I want to scrape a webpage using Javas Jsoup library but i am behind a corporate proxy which prevents me from connecting to the webpage. I researched the problem and know now that I have to specifically address the proxy as well as identify myself to the proxy. However I am still not able to connect to the webpage. I am trying to test my connection by simply retrieving the title from www.google.com using the following code:
import java.io.IOException;
import org.jsoup.Jsoup;
import org.jsoup.nodes.Document;
public class Test {
public static void main(String[] args) {
System.out.println("1");
try{
System.setProperty("http.proxyHost", "myProxy");
System.setProperty("http.proxyPort", "myPort");
System.setProperty("http.proxyUser", "myUser");
System.setProperty("http.proxyPassword", "myPassword");
Document doc = Jsoup.connect("http://google.com").get();
String title = doc.title();
System.out.println(title);
}catch(IOException e){
System.out.println(e);
}
}
}
The above code returns the following error:
org.jsoup.UnsupportedMimeTypeException: Unhandled content type. Must be text/*, application/xml, or application/xhtml+xml.
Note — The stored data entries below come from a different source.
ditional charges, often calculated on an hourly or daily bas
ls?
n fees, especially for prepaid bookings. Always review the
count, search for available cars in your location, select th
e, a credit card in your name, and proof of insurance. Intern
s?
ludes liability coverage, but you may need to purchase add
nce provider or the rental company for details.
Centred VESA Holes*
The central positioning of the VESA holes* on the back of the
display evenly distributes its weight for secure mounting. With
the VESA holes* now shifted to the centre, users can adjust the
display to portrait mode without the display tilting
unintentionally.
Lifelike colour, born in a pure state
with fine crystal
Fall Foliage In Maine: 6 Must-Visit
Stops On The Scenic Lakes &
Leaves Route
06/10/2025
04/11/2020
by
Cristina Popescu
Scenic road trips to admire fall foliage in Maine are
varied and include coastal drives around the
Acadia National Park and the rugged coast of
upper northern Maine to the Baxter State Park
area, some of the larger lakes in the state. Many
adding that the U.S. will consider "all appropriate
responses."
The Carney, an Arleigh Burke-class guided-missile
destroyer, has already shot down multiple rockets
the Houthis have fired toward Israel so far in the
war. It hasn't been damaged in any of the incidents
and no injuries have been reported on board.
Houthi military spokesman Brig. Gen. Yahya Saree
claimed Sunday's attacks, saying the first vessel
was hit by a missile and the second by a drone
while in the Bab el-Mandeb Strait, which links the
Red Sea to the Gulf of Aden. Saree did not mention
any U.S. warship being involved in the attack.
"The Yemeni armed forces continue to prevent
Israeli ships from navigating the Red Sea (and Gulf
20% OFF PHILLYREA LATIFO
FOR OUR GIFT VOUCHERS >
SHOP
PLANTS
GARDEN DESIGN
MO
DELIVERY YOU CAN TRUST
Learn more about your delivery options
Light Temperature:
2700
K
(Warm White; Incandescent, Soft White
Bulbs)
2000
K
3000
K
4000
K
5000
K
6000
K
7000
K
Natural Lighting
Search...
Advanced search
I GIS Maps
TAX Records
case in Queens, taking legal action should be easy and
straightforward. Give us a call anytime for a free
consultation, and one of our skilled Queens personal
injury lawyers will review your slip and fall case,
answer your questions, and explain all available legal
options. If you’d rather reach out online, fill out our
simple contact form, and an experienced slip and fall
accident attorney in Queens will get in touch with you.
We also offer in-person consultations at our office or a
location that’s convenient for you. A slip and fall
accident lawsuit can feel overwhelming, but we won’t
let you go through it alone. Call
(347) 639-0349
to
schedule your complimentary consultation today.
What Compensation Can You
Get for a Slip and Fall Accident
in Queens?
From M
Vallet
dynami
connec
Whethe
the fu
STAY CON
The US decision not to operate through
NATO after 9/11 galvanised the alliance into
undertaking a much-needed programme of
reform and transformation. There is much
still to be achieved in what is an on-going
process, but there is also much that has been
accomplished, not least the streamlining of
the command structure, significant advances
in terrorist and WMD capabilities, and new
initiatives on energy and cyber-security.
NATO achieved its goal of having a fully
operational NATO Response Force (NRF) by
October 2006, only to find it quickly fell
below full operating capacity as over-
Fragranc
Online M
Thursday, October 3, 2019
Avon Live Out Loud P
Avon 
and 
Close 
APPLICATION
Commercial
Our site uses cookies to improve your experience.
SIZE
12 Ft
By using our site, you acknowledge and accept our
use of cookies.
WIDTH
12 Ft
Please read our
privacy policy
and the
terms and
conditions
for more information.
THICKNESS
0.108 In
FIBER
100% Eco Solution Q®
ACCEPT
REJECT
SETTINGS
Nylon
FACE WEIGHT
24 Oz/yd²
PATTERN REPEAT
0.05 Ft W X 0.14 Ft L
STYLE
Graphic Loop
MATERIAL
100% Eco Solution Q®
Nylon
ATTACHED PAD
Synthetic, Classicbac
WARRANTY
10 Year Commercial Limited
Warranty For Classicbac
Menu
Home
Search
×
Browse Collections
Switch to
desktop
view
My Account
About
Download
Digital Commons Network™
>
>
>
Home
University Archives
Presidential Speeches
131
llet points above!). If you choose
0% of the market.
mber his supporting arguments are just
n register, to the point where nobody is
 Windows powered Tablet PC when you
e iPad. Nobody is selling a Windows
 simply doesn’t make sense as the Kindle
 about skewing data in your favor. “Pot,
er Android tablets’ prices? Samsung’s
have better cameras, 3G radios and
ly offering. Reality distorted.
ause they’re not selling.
Mimetype=application/x-ns-proxy-autoconfig, URL=http://google.com
This tells me that soemthing was retrieved but is in a content type that can not be processed, so I adjusted "Test" to ignore the content type, in order to see what is retrieved using the following code:
import java.io.IOException;
import org.jsoup.Jsoup;
import org.jsoup.nodes.Document;
public class DemoII {
public static void main(String[] args) {
System.out.println("1");
try{
System.setProperty("http.proxyHost", "myProxy");
System.setProperty("http.proxyPort", "myPort");
System.setProperty("http.proxyUser", "myUser");
System.setProperty("http.proxyPassword", "myPassword");
String script = Jsoup.connect("http://google.com").ignoreContentType(true).execute().body();
System.out.println(script);
}catch(IOException e){
System.out.println(e);
}
}
}
It turns out that the "script" string retrieves source code from the proxy server. So I am making some connection to the proxy but my request for www.google.com is not going through. Any ideas what I am doing wrong?